In the copy, keep every line below as it is and leave out the pictures.

☆ ☆ ☆ ☆ ☆

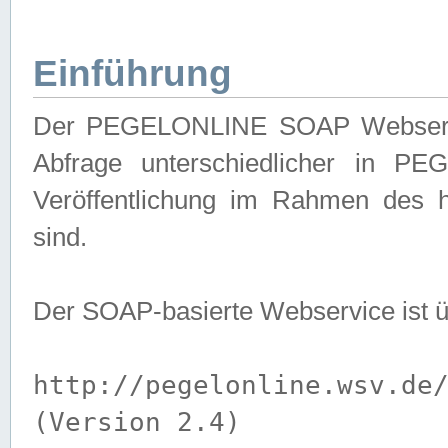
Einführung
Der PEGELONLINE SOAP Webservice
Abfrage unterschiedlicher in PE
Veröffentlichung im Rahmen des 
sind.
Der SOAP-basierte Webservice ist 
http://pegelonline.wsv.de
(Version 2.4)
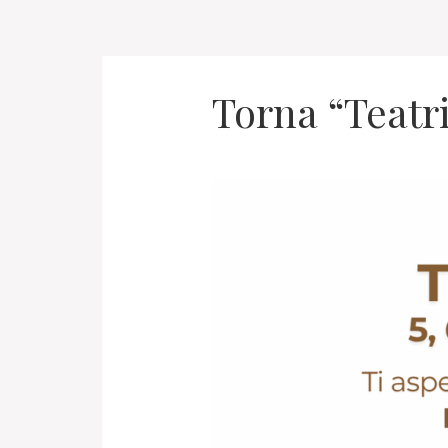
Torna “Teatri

☆ ☆ ☆ ☆ ☆

Output »
Einführung
Der PEGELONLINE SOAP Webservice
Abfrage unterschiedlicher in PE
Veröffentlichung im Rahmen des 
sind.
Der SOAP-basierte Webservice ist 
http://pegelonline.wsv.de
(Version 2.4)
Torna “Teatri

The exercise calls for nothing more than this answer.